* **EXERCISE BRIEF**
Quote the entries below from the line with "Safety Tips (262, 2411)" through the line with "メールアドレス (354, 732)", both ends included, and only those lines.

Dataset items
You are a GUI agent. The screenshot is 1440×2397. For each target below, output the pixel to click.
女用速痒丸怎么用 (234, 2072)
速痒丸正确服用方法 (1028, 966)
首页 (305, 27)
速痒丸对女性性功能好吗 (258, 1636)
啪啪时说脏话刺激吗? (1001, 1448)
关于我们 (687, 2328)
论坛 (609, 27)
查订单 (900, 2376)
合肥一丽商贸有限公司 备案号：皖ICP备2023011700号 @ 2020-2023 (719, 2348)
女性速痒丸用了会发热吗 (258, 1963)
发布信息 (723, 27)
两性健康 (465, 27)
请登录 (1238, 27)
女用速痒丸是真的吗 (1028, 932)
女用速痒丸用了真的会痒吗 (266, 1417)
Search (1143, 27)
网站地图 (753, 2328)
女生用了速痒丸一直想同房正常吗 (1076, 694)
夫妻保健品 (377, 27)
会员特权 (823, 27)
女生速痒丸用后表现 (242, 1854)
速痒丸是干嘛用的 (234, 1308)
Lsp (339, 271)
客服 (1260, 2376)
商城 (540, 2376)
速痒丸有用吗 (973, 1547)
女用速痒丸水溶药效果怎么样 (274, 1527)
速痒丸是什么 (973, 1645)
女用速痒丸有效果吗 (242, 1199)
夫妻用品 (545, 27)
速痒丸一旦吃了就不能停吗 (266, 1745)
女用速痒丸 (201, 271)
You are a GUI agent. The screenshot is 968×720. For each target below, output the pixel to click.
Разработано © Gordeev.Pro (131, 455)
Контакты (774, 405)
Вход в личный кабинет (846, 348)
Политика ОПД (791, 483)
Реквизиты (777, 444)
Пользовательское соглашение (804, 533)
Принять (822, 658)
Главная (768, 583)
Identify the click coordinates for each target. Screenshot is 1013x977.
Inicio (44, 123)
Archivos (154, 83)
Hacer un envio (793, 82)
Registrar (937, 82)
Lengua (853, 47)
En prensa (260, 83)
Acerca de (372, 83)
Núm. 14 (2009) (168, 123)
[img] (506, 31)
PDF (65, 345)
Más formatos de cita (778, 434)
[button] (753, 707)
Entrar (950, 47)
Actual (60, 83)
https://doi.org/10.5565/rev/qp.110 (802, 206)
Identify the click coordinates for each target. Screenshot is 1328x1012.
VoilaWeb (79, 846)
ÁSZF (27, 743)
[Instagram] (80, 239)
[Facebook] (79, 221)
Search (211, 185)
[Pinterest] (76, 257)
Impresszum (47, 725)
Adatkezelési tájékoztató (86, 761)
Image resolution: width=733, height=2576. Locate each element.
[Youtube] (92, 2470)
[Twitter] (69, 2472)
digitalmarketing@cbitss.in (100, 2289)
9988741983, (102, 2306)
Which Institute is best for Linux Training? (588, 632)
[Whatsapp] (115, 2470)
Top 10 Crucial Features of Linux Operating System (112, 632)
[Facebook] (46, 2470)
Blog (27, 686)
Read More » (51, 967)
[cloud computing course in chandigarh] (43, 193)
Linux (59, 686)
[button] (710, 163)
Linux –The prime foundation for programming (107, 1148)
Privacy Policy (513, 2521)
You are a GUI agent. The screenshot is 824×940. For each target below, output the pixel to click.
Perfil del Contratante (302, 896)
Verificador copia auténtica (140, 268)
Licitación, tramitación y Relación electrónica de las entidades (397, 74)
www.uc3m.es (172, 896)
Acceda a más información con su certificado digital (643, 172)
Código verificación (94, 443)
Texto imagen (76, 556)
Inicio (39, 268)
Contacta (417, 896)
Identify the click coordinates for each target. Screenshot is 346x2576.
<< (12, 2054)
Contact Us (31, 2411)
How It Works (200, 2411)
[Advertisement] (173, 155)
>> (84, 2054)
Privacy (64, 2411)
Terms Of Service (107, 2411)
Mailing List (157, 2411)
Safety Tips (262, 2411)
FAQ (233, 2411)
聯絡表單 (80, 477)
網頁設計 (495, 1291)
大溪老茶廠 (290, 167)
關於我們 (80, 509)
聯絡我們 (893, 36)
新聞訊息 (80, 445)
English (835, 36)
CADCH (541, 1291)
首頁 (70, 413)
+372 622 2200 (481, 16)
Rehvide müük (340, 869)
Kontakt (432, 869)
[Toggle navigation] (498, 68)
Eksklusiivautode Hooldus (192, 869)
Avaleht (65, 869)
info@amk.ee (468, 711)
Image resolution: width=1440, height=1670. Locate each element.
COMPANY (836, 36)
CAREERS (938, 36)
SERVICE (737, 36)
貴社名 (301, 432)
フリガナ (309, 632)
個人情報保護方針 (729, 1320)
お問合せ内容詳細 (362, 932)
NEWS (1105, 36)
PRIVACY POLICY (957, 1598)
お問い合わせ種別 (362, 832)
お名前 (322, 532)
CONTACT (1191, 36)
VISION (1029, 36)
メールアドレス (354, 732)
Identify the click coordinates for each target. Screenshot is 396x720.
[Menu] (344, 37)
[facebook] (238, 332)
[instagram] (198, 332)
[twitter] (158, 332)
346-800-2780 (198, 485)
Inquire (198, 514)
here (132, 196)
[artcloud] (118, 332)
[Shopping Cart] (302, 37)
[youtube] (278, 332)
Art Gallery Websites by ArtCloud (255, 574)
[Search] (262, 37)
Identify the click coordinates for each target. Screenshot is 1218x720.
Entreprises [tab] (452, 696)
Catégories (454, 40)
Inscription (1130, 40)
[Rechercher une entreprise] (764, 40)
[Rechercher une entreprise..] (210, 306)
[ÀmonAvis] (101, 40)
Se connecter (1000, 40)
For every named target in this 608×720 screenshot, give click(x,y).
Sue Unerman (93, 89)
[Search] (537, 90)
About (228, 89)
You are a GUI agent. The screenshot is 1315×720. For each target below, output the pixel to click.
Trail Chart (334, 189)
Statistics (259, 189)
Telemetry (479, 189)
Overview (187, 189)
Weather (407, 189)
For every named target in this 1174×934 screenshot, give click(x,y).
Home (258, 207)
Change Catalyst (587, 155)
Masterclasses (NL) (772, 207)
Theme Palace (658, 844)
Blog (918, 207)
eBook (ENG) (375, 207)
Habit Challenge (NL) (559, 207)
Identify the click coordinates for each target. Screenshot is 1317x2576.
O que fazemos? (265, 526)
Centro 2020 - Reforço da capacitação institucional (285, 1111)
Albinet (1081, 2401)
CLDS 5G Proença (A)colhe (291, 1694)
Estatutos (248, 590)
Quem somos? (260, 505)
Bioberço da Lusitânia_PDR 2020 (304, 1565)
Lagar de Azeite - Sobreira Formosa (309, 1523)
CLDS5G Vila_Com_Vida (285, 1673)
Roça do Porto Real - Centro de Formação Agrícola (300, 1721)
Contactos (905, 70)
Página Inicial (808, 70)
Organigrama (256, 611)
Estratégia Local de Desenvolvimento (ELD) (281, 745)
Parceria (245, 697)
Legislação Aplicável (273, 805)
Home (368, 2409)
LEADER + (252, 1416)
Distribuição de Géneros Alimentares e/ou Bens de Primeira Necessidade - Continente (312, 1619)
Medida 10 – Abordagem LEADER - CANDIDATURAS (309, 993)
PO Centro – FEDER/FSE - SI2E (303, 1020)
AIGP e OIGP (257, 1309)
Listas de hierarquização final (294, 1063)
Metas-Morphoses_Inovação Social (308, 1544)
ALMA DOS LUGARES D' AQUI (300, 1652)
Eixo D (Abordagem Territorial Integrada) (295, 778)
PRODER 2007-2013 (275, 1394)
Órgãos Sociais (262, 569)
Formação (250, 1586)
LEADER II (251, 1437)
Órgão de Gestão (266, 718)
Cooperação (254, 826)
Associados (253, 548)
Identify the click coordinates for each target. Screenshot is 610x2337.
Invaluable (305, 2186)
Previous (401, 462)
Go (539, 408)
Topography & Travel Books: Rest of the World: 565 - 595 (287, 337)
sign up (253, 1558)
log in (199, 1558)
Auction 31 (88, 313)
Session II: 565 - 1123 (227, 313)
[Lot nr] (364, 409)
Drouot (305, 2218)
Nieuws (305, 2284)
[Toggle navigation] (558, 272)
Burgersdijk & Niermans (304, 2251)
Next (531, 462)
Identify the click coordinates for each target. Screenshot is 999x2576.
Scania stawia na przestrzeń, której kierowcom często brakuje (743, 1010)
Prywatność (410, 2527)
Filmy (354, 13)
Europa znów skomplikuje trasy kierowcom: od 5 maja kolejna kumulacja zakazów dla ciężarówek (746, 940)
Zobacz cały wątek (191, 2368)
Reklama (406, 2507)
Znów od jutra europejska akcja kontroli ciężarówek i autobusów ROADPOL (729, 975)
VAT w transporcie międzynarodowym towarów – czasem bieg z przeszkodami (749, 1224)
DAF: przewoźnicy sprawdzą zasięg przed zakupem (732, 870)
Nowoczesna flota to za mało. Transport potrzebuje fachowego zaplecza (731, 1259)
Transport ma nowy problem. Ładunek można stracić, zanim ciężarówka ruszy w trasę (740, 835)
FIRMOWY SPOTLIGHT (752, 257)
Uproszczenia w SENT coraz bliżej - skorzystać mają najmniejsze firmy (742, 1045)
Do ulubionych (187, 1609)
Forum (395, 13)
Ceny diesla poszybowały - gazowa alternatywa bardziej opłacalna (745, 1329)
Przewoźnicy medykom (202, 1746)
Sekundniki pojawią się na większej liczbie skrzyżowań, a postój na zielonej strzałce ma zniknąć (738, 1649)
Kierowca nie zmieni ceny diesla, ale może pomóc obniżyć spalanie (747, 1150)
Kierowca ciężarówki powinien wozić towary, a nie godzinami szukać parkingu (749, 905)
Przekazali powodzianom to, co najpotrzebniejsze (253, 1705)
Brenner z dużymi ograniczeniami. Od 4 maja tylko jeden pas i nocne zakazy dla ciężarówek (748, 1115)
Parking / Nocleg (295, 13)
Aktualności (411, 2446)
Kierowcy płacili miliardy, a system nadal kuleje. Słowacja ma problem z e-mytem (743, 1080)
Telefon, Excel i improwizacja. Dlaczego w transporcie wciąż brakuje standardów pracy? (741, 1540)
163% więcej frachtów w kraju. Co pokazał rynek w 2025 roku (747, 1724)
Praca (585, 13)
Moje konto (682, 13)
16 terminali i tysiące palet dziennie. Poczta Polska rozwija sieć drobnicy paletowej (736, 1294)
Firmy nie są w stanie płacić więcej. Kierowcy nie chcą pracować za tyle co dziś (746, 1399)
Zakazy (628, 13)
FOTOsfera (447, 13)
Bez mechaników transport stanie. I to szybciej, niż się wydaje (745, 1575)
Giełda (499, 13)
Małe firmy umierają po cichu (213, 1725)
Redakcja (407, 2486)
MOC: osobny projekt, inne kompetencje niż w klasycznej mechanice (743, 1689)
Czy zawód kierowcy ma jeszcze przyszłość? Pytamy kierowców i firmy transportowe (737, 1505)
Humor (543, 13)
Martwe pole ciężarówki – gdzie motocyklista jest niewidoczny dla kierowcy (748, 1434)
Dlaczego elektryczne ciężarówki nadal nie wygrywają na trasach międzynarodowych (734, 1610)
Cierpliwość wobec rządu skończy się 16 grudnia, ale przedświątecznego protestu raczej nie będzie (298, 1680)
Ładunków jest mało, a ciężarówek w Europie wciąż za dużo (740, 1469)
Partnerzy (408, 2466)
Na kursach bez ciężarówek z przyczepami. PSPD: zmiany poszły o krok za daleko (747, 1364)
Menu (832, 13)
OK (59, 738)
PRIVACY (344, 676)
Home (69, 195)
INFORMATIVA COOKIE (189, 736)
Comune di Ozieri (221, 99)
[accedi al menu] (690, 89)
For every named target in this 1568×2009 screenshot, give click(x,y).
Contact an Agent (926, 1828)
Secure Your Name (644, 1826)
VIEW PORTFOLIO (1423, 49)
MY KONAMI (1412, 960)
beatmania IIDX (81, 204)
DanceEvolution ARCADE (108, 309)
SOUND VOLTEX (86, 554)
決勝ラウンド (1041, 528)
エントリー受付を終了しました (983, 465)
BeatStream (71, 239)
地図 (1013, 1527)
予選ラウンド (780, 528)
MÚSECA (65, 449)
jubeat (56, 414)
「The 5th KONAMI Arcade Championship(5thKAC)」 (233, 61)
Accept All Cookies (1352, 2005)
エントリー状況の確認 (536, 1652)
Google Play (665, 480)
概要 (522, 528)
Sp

* **RESPONSE TO THIS EXERCISE**
Safety Tips (262, 2411)
FAQ (233, 2411)
聯絡表單 (80, 477)
網頁設計 (495, 1291)
大溪老茶廠 (290, 167)
關於我們 (80, 509)
聯絡我們 (893, 36)
新聞訊息 (80, 445)
English (835, 36)
CADCH (541, 1291)
首頁 (70, 413)
+372 622 2200 (481, 16)
Rehvide müük (340, 869)
Kontakt (432, 869)
[Toggle navigation] (498, 68)
Eksklusiivautode Hooldus (192, 869)
Avaleht (65, 869)
info@amk.ee (468, 711)
Image resolution: width=1440, height=1670. Locate each element.
COMPANY (836, 36)
CAREERS (938, 36)
SERVICE (737, 36)
貴社名 (301, 432)
フリガナ (309, 632)
個人情報保護方針 (729, 1320)
お問合せ内容詳細 (362, 932)
NEWS (1105, 36)
PRIVACY POLICY (957, 1598)
お問い合わせ種別 (362, 832)
お名前 (322, 532)
CONTACT (1191, 36)
VISION (1029, 36)
メールアドレス (354, 732)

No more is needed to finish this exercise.